By the time Rahm reached the ninth hole, the day had already worn on him. He'd missed several putts he should have made, chances for birdie that slipped past the cup, par saves that didn't materialize. The frustration was building, the kind that accumulates silently through a round until a single moment becomes the release valve. That moment came when his birdie attempt on nine caught the edge of the hole and stayed out. Rahm flipped his putter and let loose a profanity so emphatic it cut through the quiet of the course—a full-throated "F--k off!" that needed no context to convey exactly how he felt.
It was, in its way, a perfectly honest moment. Golf is perhaps the only sport where a player can be making millions of dollars and still feel the same raw frustration as someone playing a nine-hole par-3 course on a Saturday afternoon. The emotion is identical. The stakes are different, but the feeling of watching a makeable putt refuse to drop is universal, whether you're competing for a major championship or just trying to break 90. Rahm's outburst was the sound of that universal frustration given voice.
But the worst was still ahead. He managed to save par on the next hole, but then the back nine became a procession of bogeys. Five straight holes where he failed to make par, each one another small defeat. Combined with three bogeys on the front side, the day added up to a 78—a score that left him at six over par for the tournament. That put him on the wrong side of the cut line. After two rounds at Shinnecock Hills, Jon Rahm's week was over.
For a defending champion, for a player of his caliber, it was a complete collapse. Not a gradual fade or a close miss, but a day where nearly everything that could go wrong did go wrong. The missed putts, the bogey runs, the mounting frustration—it all came together to end his tournament before the weekend even began. He was probably relieved when Friday finally ended, grateful to leave Shinnecock Hills behind and move on to whatever comes next.
Notable Quotes
Rahm's expletive-laden outburst after missing a birdie putt on the ninth hole reflected the universal frustration golfers experience— Observed during Friday's round
The Hearth Conversation Another angle on the story
What makes a player like Rahm snap like that? He's won majors before. He knows how to handle pressure.
Knowing how to handle it and actually handling it in the moment are different things. By the ninth hole, he'd already missed several putts he felt he should have made. It's not about the single putt—it's about the accumulation.
So it's not really about that one shot at all.
Not really. It's about the pattern. You miss one makeable putt, okay. You miss two, you start to feel it. By the time you're at nine, you're already frustrated, and then the next one misses and something just breaks.
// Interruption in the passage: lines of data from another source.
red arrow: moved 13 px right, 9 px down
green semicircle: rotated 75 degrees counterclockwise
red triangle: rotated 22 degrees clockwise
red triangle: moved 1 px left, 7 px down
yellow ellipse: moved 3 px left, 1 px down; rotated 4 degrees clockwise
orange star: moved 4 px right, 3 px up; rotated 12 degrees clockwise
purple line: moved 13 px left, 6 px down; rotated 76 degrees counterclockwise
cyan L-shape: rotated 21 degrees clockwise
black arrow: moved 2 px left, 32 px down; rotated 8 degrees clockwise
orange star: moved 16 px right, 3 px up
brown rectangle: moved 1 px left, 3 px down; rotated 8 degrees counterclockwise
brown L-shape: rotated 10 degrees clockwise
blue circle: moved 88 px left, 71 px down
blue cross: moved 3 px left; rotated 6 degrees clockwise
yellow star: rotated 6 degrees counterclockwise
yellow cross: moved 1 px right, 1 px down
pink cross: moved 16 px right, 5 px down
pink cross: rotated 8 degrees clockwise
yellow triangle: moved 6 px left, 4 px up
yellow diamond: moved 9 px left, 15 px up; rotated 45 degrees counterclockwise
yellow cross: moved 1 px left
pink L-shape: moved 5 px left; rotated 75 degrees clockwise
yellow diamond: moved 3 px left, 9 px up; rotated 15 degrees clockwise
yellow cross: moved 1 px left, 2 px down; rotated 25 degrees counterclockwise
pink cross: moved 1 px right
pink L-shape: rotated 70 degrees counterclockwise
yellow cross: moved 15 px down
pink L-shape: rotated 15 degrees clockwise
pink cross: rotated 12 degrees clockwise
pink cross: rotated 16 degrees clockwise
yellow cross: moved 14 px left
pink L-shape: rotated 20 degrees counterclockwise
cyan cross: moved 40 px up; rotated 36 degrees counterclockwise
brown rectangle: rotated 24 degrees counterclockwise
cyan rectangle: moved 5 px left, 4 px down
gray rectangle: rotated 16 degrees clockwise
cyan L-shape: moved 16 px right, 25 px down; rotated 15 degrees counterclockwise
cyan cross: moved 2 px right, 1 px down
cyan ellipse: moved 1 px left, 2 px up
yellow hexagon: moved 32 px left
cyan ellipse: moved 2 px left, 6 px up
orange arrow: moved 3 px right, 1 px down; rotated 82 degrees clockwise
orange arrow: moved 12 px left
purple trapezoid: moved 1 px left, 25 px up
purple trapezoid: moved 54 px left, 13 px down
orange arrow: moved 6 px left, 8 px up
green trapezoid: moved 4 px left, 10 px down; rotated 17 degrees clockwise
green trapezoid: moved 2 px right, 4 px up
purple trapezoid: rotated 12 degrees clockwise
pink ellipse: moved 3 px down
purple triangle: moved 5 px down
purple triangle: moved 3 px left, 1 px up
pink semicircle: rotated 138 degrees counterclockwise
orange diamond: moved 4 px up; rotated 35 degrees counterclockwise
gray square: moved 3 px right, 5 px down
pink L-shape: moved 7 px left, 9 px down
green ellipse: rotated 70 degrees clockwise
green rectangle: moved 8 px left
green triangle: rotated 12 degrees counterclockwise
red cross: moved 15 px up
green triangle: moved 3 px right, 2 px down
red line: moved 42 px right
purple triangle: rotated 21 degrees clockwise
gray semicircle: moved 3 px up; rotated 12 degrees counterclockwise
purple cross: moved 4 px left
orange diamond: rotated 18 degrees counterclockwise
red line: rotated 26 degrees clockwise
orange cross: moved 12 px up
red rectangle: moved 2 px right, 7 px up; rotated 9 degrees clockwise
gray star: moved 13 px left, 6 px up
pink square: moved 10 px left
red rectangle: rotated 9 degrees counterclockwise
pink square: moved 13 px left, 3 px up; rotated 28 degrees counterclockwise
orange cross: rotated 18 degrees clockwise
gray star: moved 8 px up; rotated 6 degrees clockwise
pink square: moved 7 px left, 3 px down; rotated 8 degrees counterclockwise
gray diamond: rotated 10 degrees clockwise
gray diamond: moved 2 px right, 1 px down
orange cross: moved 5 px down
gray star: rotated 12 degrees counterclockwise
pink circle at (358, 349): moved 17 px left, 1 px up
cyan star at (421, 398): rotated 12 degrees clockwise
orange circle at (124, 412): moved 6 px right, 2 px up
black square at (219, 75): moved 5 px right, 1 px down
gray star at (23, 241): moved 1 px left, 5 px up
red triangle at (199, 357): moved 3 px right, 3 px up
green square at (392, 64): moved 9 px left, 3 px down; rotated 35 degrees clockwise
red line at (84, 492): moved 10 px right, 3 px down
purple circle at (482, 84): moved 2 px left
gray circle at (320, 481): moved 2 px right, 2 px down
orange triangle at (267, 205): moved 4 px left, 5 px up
Does that kind of outburst actually help, or does it make things worse?
Probably makes things worse, at least mechanically. But emotionally, sometimes you need to let it out. The problem is what came after—five bogeys in a row on the back nine. The frustration didn't reset him; it just kept building.
So he missed the cut because of Friday, not because he wasn't good enough.
Exactly. Thursday proved he belonged there. Friday proved he was human.